Même si elle se doit d’être encadrée, rien ne justifie la négation de la liberté d’expression. Ni le respect de la dignité humaine, ni la protection de la communauté nationale, encore moins les impératifs d’ordre public ne peuvent légitimer la mutation de la Haute autorité de la communication (Hac) en police de la pensée.

Ni le respect de la dignité humaine, ni la protection de la communauté nationale, encore moins les impératifs d’ordre public ne peuvent légitimer la mise en place d’une police de la pensée. © Gabonreview/Shutterstock

 

Le ton est donné. En deux mois d’existence, la Haute autorité de la communication (Hac) s’est déjà parée des oripeaux de père-fouettard. Après l’épisode Média+ (lire «Un mois de suspension pour Media+») et moins de deux semaines après son oukase contre l’hebdomadaire La Loupe (lire «Suspension de La Loupe»), c’est au tour de France 2 et du quotidien Echos du Nord d’écoper respectivement d’une année et trois mois de suspension.  On pourra discourir sur le bien-fondé de ces sanctions, leur lourdeur suscitera toujours l’indignation. C’est dire si l’opinion peine à saisir leur pertinence et leur portée. Au lieu de nourrir des débats oiseux, il est impératif de réaffirmer le caractère non-négociable du droit à la liberté d’informer et du droit à la liberté de s’informer. Personne ne gagne à malmener ces éléments constitutifs de la liberté de presse et, plus largement, du droit à la liberté d’expression.

Effets pervers

Censée favoriser l’exercice d’autres libertés, la liberté d’expression est un fondement essentiel des sociétés démocratiques, un prérequis à l’épanouissement individuel et au progrès collectif. Sans liberté d’expression, la réflexion et le dialogue s’éteignent. Sans elle, point de concurrence des idées, ni de remise en cause des acquis scientifiques, sociétaux, sociaux, économiques ou culturels. Quelque part, la liberté d’expression peut être comprise comme la mère de la dynamique de progrès. Même si elle se doit d’être encadrée, rien ne justifie sa négation. Ni le respect de la dignité humaine, ni la protection de la communauté nationale, encore moins les impératifs d’ordre public ne peuvent légitimer la mise en place d’une police de la pensée. Pour ne l’avoir pas compris, de nombreux pays se sont recroquevillés sur eux-mêmes, avant de s’enfermer dans un nationalisme étriqué puis de tourner le dos à l’universalité et au futur.

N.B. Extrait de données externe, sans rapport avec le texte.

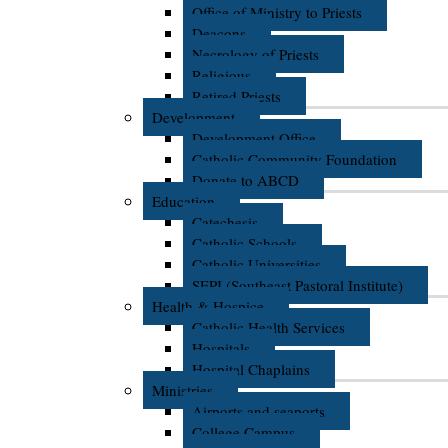
Office of Ministry to Priests
Deacons
Necrology of Priests
Religious
Retired Priests
Development
Development Office
Catholic Community Foundation
Donate to ABCD
Education
Catechesis
Catholic Schools
Catholic Universities
SEPI (Southeast Pastoral Institute)
Health & Hospice
Catholic Health Services
Hospitals
Hospital Chaplains
Ministries
Airports and seaports
College Campus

Fille naturelle de la tolérance, la liberté d’expression facilite la pédagogie. En tous points, elle est un rempart contre la subversion, le trouble à l’ordre public ou la défiance face aux institutions. On ne dira jamais assez combien la limitation de la liberté d’expression peut avoir des effets pervers. Généralement, elle aiguise la curiosité du public. Dans bien des cas, elle pousse à rechercher des voies alternatives de diffusion. C’est particulièrement vrai à l’ère du numérique et des médias sociaux. Quel sens donner à l’interdiction de France 2 quand le documentaire incriminé est disponible sur YouTube depuis plus d’une année ? Même d’un point de vue économique, on n’arrive pas à en mesurer l’impact, la chaîne publique française étant transmise par satellite. Du coup, l’on s’interroge sur la véritable cible de la Hac : France 2 ou Les Bouquets Canal+ ?

Fantasme

Dans la défense de la liberté d’expression, la responsabilité de la Hac est immense. Elle l’est tout autant dans la mise à jour de la pratique politique. Partout dans le monde, la volonté de caporaliser les médias traditionnels a été ruinée par l’existence d’Internet, réseau transnational d’informations à la portée de tous. Sauf à envisager une course technologique perdue d’avance, le régulateur de la communication gagnerait à refréner ses ardeurs. Après tout, la domestication du numérique relève du fantasme. Ayant vidé la censure de toute pertinence, sa toute-puissance ne se discute plus. D’où la nécessité de ne rien galvauder ni dénaturer : la régulation ce n’est ni le contrôle total des médias ni la possibilité de punir et éliminer les auteurs de propos jugés dissidents. C’est plutôt une volonté de maintenir l’équilibre de l’information et garantir une participation citoyenne à la vie publique. Ne pas le comprendre c’est œuvrer à son discrédit. C’est surtout s’opposer à l’émergence d’une citoyenneté pleine et active. Face aux adversaires de la liberté d’expression, la fermeté doit être une exigence, en tout lieu et en toutes circonstances. Autrement, la censure a postériori cèdera très vite la place à la censure a priori pour finir par faire triompher l’autocensure, voie royale vers le conformisme, prélude à la mort du débat démocratique.